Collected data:
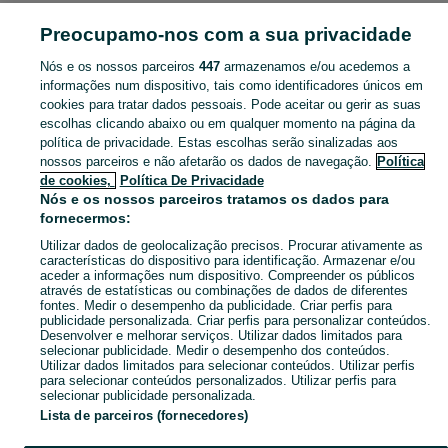
AGRICULTURA
Preocupamo-nos com a sua privacidade
Nós e os nossos parceiros
447
armazenamos e/ou acedemos a
CATEGORIA
informações num dispositivo, tais como identificadores únicos em
cookies para tratar dados pessoais. Pode aceitar ou gerir as suas
Anúncios Classificados Agricultura - Veja os anúncios ou publique o seu anúncio de Agricultura grátis no OLX.
Mostrar Ma
escolhas clicando abaixo ou em qualquer momento na página da
política de privacidade. Estas escolhas serão sinalizadas aos
nossos parceiros e não afetarão os dados de navegação.
Política
Mapa do site
de cookies,
Política De Privacidade
Mapa das freguesias
Nós e os nossos parceiros tratamos os dados para
fornecermos:
Mapa de mini-sites
Utilizar dados de geolocalização precisos. Procurar ativamente as
Pesquisas populares
características do dispositivo para identificação. Armazenar e/ou
aceder a informações num dispositivo. Compreender os públicos
através de estatísticas ou combinações de dados de diferentes
fontes. Medir o desempenho da publicidade. Criar perfis para
publicidade personalizada. Criar perfis para personalizar conteúdos.
Desenvolver e melhorar serviços. Utilizar dados limitados para
selecionar publicidade. Medir o desempenho dos conteúdos.
Utilizar dados limitados para selecionar conteúdos. Utilizar perfis
para selecionar conteúdos personalizados. Utilizar perfis para
selecionar publicidade personalizada.
Lista de parceiros (fornecedores)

Problem details: What you return must match the lines from the top of the data through the line with "selecionar publicidade personalizada." exactly, with the pictures removed.

Solved problem:
AGRICULTURA
Preocupamo-nos com a sua privacidade
Nós e os nossos parceiros
447
armazenamos e/ou acedemos a
CATEGORIA
informações num dispositivo, tais como identificadores únicos em
cookies para tratar dados pessoais. Pode aceitar ou gerir as suas
Anúncios Classificados Agricultura - Veja os anúncios ou publique o seu anúncio de Agricultura grátis no OLX.
Mostrar Ma
escolhas clicando abaixo ou em qualquer momento na página da
política de privacidade. Estas escolhas serão sinalizadas aos
nossos parceiros e não afetarão os dados de navegação.
Política
Mapa do site
de cookies,
Política De Privacidade
Mapa das freguesias
Nós e os nossos parceiros tratamos os dados para
fornecermos:
Mapa de mini-sites
Utilizar dados de geolocalização precisos. Procurar ativamente as
Pesquisas populares
características do dispositivo para identificação. Armazenar e/ou
aceder a informações num dispositivo. Compreender os públicos
através de estatísticas ou combinações de dados de diferentes
fontes. Medir o desempenho da publicidade. Criar perfis para
publicidade personalizada. Criar perfis para personalizar conteúdos.
Desenvolver e melhorar serviços. Utilizar dados limitados para
selecionar publicidade. Medir o desempenho dos conteúdos.
Utilizar dados limitados para selecionar conteúdos. Utilizar perfis
para selecionar conteúdos personalizados. Utilizar perfis para
selecionar publicidade personalizada.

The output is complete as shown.